▶ What the exercise asks
Under this line sits a listing. Repeat exactly and only its lines from the one holding "with engaging content and updates." through the one holding "Medea Benjamin says the anti"; skip pictures.

▶ Available data
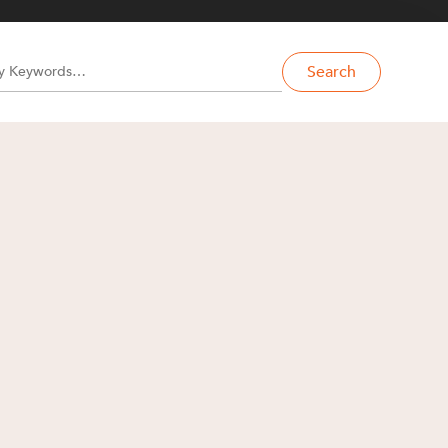
Search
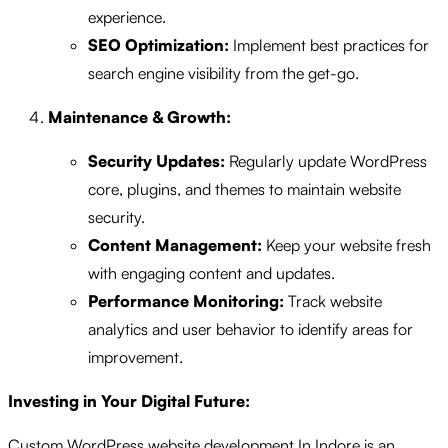
experience.
SEO Optimization:
Implement best practices for
search engine visibility from the get-go.
Maintenance & Growth:
Security Updates:
Regularly update WordPress
core, plugins, and themes to maintain website
security.
Content Management:
Keep your website fresh
with engaging content and updates.
Performance Monitoring:
Track website
analytics and user behavior to identify areas for
improvement.
Investing in Your Digital Future:
Custom WordPress website development In Indore is an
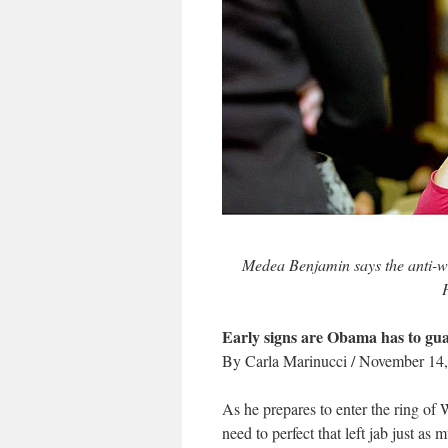
Medea Benjamin says the anti
Early signs are Obama has to guar
By Carla Marinucci / November 14
As he prepares to enter the ring of
need to perfect that left jab just as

▶ Output for this task
with engaging content and updates.
Performance Monitoring:
Track website
analytics and user behavior to identify areas for
improvement.
Investing in Your Digital Future:
Custom WordPress website development In Indore is an
Medea Benjamin says the anti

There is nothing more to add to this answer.